* _DESCRIPTION OF THE TASK_: Among the entries below, find the lines with the word "تجاری" and return them.

* _RAW DATA_:

========================================================================

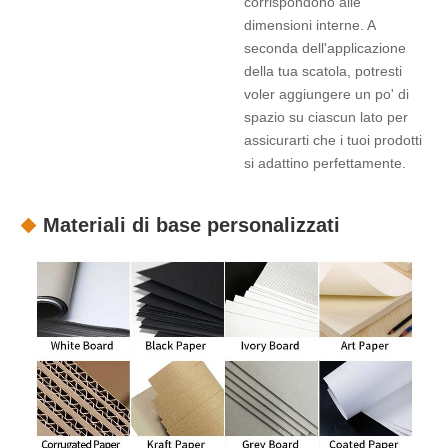
corrispondono alle
dimensioni interne. A
seconda dell'applicazione
della tua scatola, potresti
voler aggiungere un po' di
spazio su ciascun lato per
assicurarti che i tuoi prodotti
si adattino perfettamente.
Materiali di base personalizzati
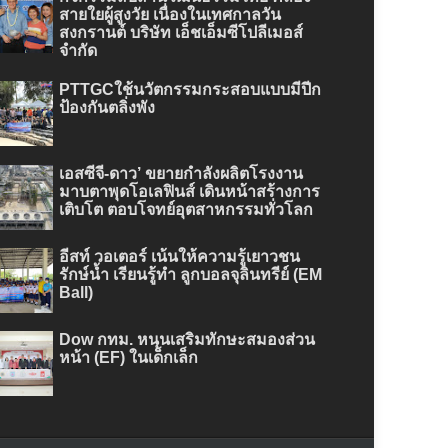
สายใยผู้สูงวัย เนื่องในเทศกาลวัน
สงกรานต์ บริษัท เอ็ชเอ็มซีโปลีเมอส์
จำกัด
PTTGCใช้นวัตกรรมกระสอบแบบมีปีก
ป้องกันตลิ่งพัง
เอสซีจี-ดาว’ ขยายกำลังผลิตโรงงาน
มาบตาพุดโอเลฟินส์ เดินหน้าสร้างการ
เติบโต ตอบโจทย์อุตสาหกรรมทั่วโลก
อีสท์ วอเตอร์ เน้นให้ความรู้เยาวชน
รักษ์น้ำ เรียนรู้ทำ ลูกบอลจุลินทรีย์ (EM
Ball)
Dow กทม. หนุนเสริมทักษะสมองส่วน
หน้า (EF) ในเด็กเล็ก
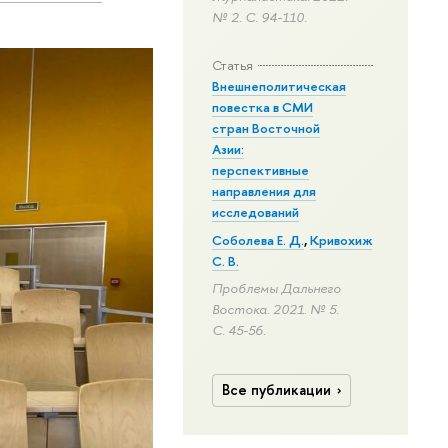
№ 2.
С. 94-110.
Статья
Внешнеполитическая
повестка в СМИ
стран Восточной
Азии:
перспективные
направления для
исследований
Соболева Е. Д.
,
Кривохиж
С. В.
Проблемы Дальнего
Востока. 2021. № 5.
С. 45-56.
Все публикации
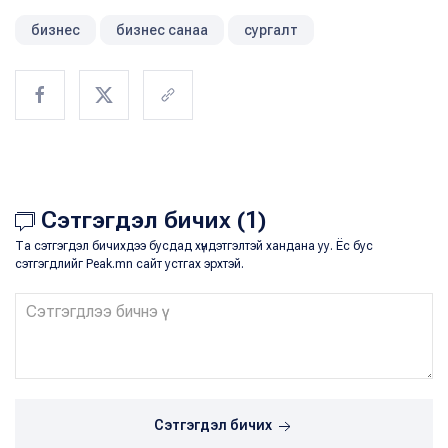
бизнес
бизнес санаа
сургалт
Сэтгэгдэл бичих (1)
Та сэтгэгдэл бичихдээ бусдад хүндэтгэлтэй хандана уу. Ёс бус
сэтгэгдлийг Peak.mn сайт устгах эрхтэй.
Сэтгэгдэл бичих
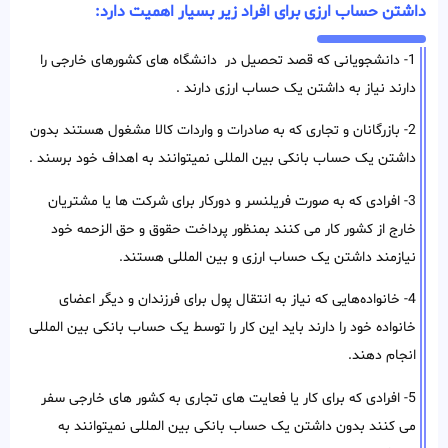
داشتن حساب ارزی برای افراد زیر بسیار اهمیت دارد:
1- دانشجویانی که قصد تحصیل در دانشگاه های کشورهای خارجی را
دارند نیاز به داشتن یک حساب ارزی دارند .
2- بازرگانان و تجاری که به صادرات و واردات کالا مشغول هستند بدون
داشتن یک حساب بانکی بین المللی نمیتوانند به اهداف خود برسند .
3- افرادی که به صورت فریلنسر و دورکار برای شرکت ها یا مشتریان
خارج از کشور کار می کنند بمنظور پرداخت حقوق و حق الزحمه خود
نیازمند داشتن یک حساب ارزی و بین المللی هستند.
4- خانواده‌هایی که نیاز به انتقال پول برای فرزندان و دیگر اعضای
خانواده خود را دارند باید این کار را توسط یک حساب بانکی بین المللی
انجام دهند.
5- افرادی که برای کار یا فعایت های تجاری به کشور های خارجی سفر
می کنند بدون داشتن یک حساب بانکی بین المللی نمیتوانند به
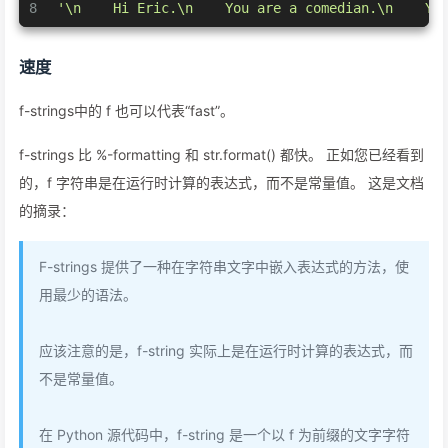
8
'\n    Hi Eric.\n    You are a comedian.\n    Yo
速度
f-strings中的 f 也可以代表“fast”。
f-strings 比 %-formatting 和 str.format() 都快。 正如您已经看到
的，f 字符串是在运行时计算的表达式，而不是常量值。 这是文档
的摘录：
F-strings 提供了一种在字符串文字中嵌入表达式的方法，使
用最少的语法。
应该注意的是，f-string 实际上是在运行时计算的表达式，而
不是常量值。
在 Python 源代码中，f-string 是一个以 f 为前缀的文字字符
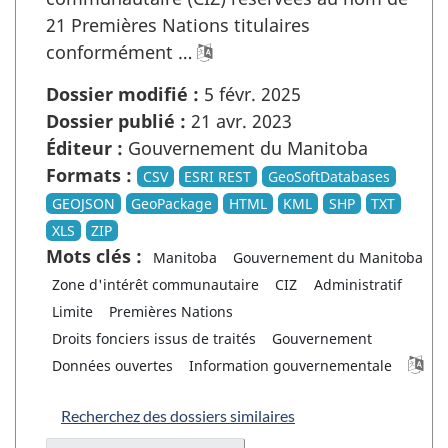
21 Premières Nations titulaires
conformément …
Dossier modifié :
5 févr. 2025
Dossier publié :
21 avr. 2023
Éditeur :
Gouvernement du Manitoba
Formats :
CSV
ESRI REST
GeoSoftDatabases
GEOJSON
GeoPackage
HTML
KML
SHP
TXT
XLS
ZIP
Mots clés :
Manitoba
Gouvernement du Manitoba
Zone d'intérêt communautaire
CIZ
Administratif
Limite
Premières Nations
Droits fonciers issus de traités
Gouvernement
Données ouvertes
Information gouvernementale
Recherchez des dossiers similaires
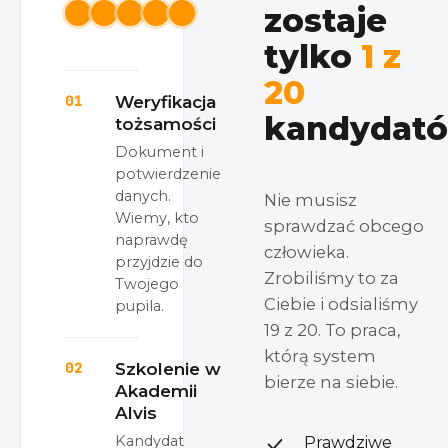
zostaje
tylko
1 z
20
01
Weryfikacja
kandydató
tożsamości
Dokument i
potwierdzenie
danych.
Nie musisz
Wiemy, kto
sprawdzać obcego
naprawdę
człowieka.
przyjdzie do
Zrobiliśmy to za
Twojego
Ciebie i odsialiśmy
pupila.
19 z 20. To praca,
którą system
02
Szkolenie w
bierze na siebie.
Akademii
Alvis
Kandydat
Prawdziwe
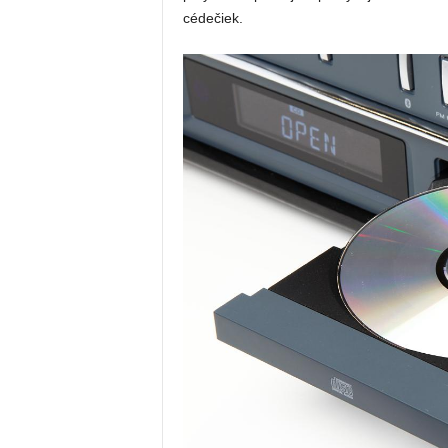
cédečiek.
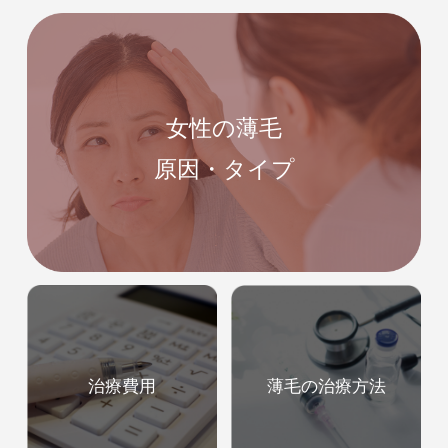
女性の薄毛
原因・タイプ
治療費用
薄毛の治療方法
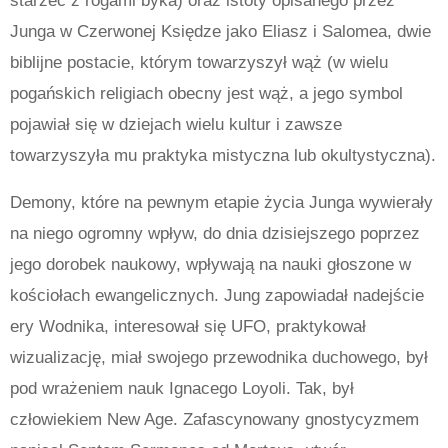
starzec z rogami byka) oraz istoty opisanego przez
Junga w Czerwonej Księdze jako Eliasz i Salomea, dwie
biblijne postacie, którym towarzyszył wąż (w wielu
pogańskich religiach obecny jest wąż, a jego symbol
pojawiał się w dziejach wielu kultur i zawsze
towarzyszyła mu praktyka mistyczna lub okultystyczna).
Demony, które na pewnym etapie życia Junga wywierały
na niego ogromny wpływ, do dnia dzisiejszego poprzez
jego dorobek naukowy, wpływają na nauki głoszone w
kościołach ewangelicznych.
Jung zapowiadał nadejście
ery Wodnika, interesował się UFO, praktykował
wizualizację, miał swojego przewodnika duchowego, był
pod wrażeniem nauk Ignacego Loyoli. Tak, był
człowiekiem New Age. Zafascynowany gnostycyzmem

========================================================================

* _YOUR SOLUTION_:
2- بازرگانان و تجاری که به صادرات و واردات کالا مشغول هستند بدون
5- افرادی که برای کار یا فعایت های تجاری به کشور های خارجی سفر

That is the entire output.